NUMBER_OF_EVENT_TYPES

Determines how many times to loop through the event type map parameters.

EVENT_TYPE_x

If there is more than one event type, the parameters repeat for each event type, where x increments the number representing the event type.

EVENT_TYPE_NUM_x

Number of events of this type.

NUMBER_OF_EVENT_SUMMARIES

Number of event summaries in the notification that determines how many times to loop through the event summary parameters.

EVENT_SUMMARY_ID_x

Event summary ID number.

EVENT_SUMMARY_TIME_x

Event summary time, for example: Wed Jan 04 09:34:13 PST 2012.

EVENT_SUMMARY_TYPE_x

Type of event, such as: APPLICATION_CONFIG_CHANGE, APP_SERVER_RESTART, DIAGNOSTIC_SESSION, STALL.

EVENT_SUMMARY_SEVERITY_x

Event severity, such as: INFO, WARN, or ERROR. In the Controller UI, they are called Info, Warning, and Critical.

EVENT_SUMMARY_STRING_x

Event summary string, such as: Application Server environment variables changed.
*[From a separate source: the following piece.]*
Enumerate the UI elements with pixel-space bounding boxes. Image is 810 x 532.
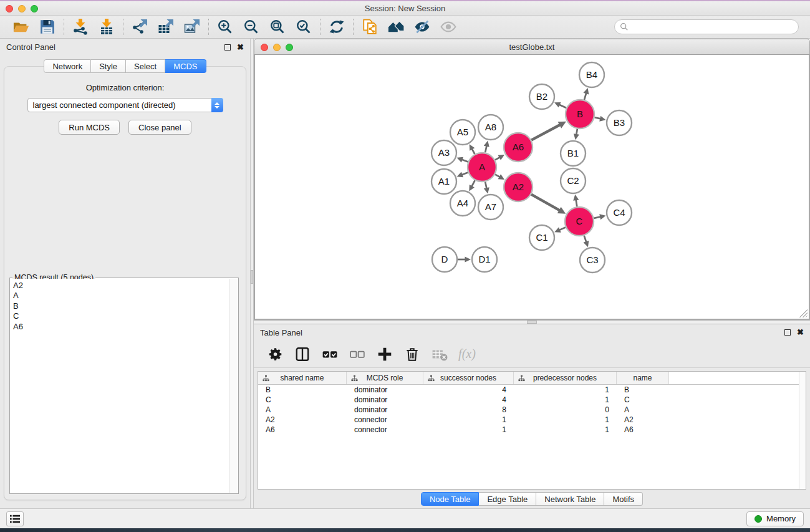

DEEP_LINK_URL http://<controller-host-url>/#location=APP_EVENT_VIEWER_MODAL&eventSummary=

Append each event summary ID to the URL to provide a link to the Controller UI for this event.

ACCOUNT

The entity type "ACCOUNT".

Note: This is a predefined text.
ACCOUNT_NAME

Name of the account in which the action was triggered.